Sadness could be an expression of care, whether you are longing for an absent loved one or feeling the grief that comes with loss, wrote Lomas in his 2018 paper, The Quiet Virtues of Sadness. In other cases, Lomas wrote, sadness signals a warning: a buzzing alarm telling you to check in with yourself.

It’s not just sadness. Lomas authored a paper on the value of anger, as well, and one about the creative potential of boredom. “(A feeling) can be negatively valanced, but in the long run it can be useful to well-being,” he said.

It’s all about balance

Still, the positive benefits of negative emotions may be best experienced in relatively small doses.

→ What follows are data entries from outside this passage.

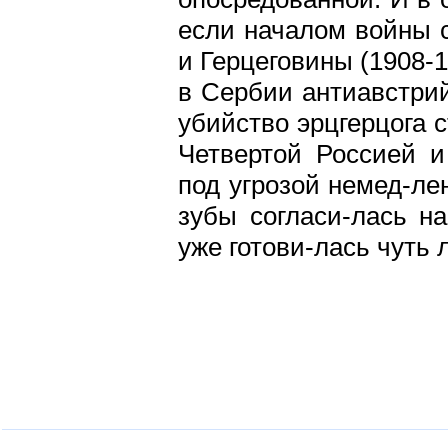
если началом войны 
и Герцеговины (1908-
в Сербии антиавстрий
убийство эрцгерцога 
Четвертой Россией и
под угрозой немед-ле
зубы согласи-лась на
уже готови-лась чуть 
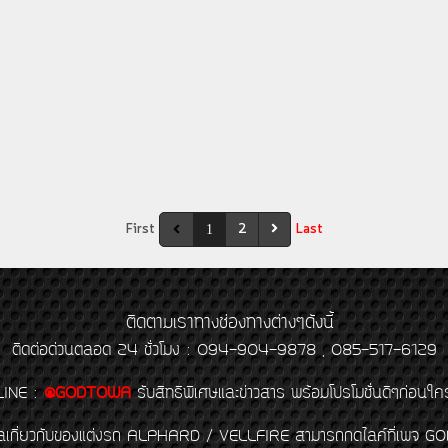
First
2
Last
1
ติดตามเราทางช่องทางต่างๆดังนี้
ติดต่อด่วนตลอด 24 ชั่วโมง : 094-904-9878 , 085-517-6129
LINE
:
@GODTOWA
รับสิทธิพิเศษและข่าวสาร พร้อมโปรโมชั่นดีๆก่อนใค
้อมูลเกี่ยวกับของแต่งรถ ALPHARD / VELLFIRE สามารถกดไลค์ที่เ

Lomas underscored that appreciating the value of difficult feelings is all about finding balance. “Any negative emotion can go too far, become maladaptive or turn into a clinical or psychiatric issue,” he said.

Long, the Fort Lauderdale psychologist, agreed. “There is an abundance of research that really touts the benefits of positivity, and we’re not denying that,” she said. “When you do so to an extreme, when you dismiss authenticity, that’s where problems arise.”

When Priscilla Goins’ tweet about toxic positivity went viral, she heard from hundreds of people who had encountered toxic positivity — and many others who worried she was unfairly criticizing cheerful types.

For her though, the lesson of toxic positivity is not about the right, or the wrong, way to feel. Rather, it’s all about learning to listen to yourself and others. “I don’t ever want to not be empathetic to another person,” she said. “But I think happy people are great.”